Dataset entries
──────────

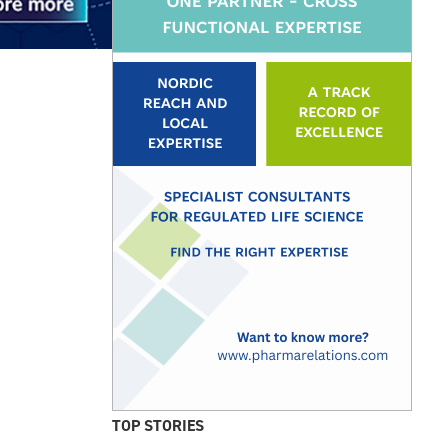
TOP STORIES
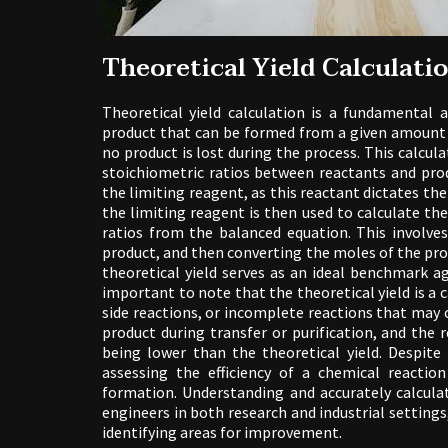
Theoretical Yield Calculati
Theoretical yield calculation is a fundamenta
product that can be formed from a given amount 
no product is lost during the process. This calcul
stoichiometric ratios between reactants and prod
the limiting reagent, as this reactant dictates 
the limiting reagent is then used to calculate the
ratios from the balanced equation. This involve
product, and then converting the moles of the prod
theoretical yield serves as an ideal benchmark ag
important to note that the theoretical yield is a 
side reactions, or incomplete reactions that may oc
product during transfer or purification, and the 
being lower than the theoretical yield. Despite 
assessing the efficiency of a chemical reacti
formation. Understanding and accurately calculat
engineers in both research and industrial settings,
identifying areas for improvement.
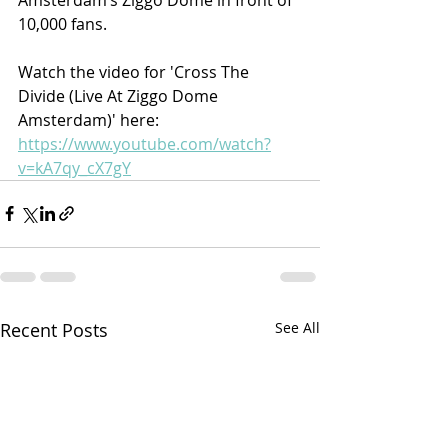
10,000 fans.
Watch the video for 'Cross The 
Divide (Live At Ziggo Dome 
Amsterdam)' here: 
https://www.youtube.com/watch?
v=kA7qy_cX7gY
Recent Posts
See All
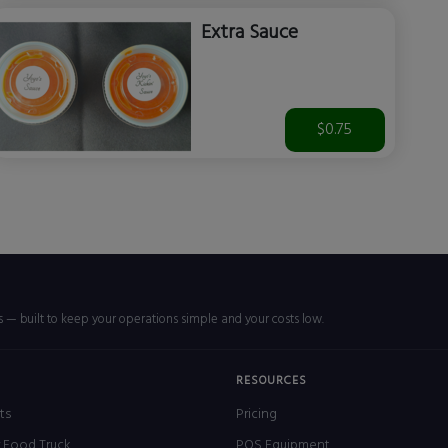
Extra Sauce
$0.75
rs — built to keep your operations simple and your costs low.
RESOURCES
ts
Pricing
r Food Truck
POS Equipment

──────────

▶ _Work to complete_
Copy every line of the data where "from" is found.

▶ _Answer to the exercise_
product that can be formed from a given amount 
ratios from the balanced equation. This involve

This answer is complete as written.